As Gretchen suggested, the best practice is to make sure that the role is same in Dev and Prod even before you make the change. This can be done my checking the date and time stamp of the role in Dev and Prod or by comparing the role in Dev with Prod using SUIM-> comparison of roles across system. If you find that the role in Dev is not same as in Prod, stop making your changes until you find out the reason. It could be someone making the change and sitting on it without creating transport, or it could be that the role is in test environment still being tested and not yet made to Prod. If it is the second case check with the change owner and co-ordinate with him on moving both your changes to Prod.
‎2016 Jun 20 8:58 AM
Any other method we can avoid this?? I just want to know are there many methods thru which we can avoid such things.
‎2016 Jun 23 10:39 AM
Mili
I know every one has discussed about SE03
First and Foremost. you have to identify how many teams are working under Role development.

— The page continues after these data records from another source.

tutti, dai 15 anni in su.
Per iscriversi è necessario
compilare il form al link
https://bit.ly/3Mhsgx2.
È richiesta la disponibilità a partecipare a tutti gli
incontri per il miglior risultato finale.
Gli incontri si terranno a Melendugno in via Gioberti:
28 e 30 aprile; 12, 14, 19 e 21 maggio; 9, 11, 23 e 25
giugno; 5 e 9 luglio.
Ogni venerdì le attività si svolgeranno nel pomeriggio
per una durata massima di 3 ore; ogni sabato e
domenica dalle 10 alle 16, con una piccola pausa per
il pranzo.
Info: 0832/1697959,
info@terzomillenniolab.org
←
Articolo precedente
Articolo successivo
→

Proper communication needs to be in place between the "Role development" teams, when ever a role change is requested.
you could also maintain "Long Text "section in role description with date , time stamp and user who has done the last changes
Cheers
Pavan M
‎2016 Jun 23 3:24 PM
Hello Pavan, We had created a role change document which was accessible for everyone who makes changes to the role. There is used to maintain what role has been changed, what are the changes, when it is changed, who has changed it, ticket number, transport request number and where the changes are right now. Since this a manual task sometime it happens that due to some urgent request few fellow forgets to add these details which lead us to problem. So i was trying to finding out is there any other method to overcome this.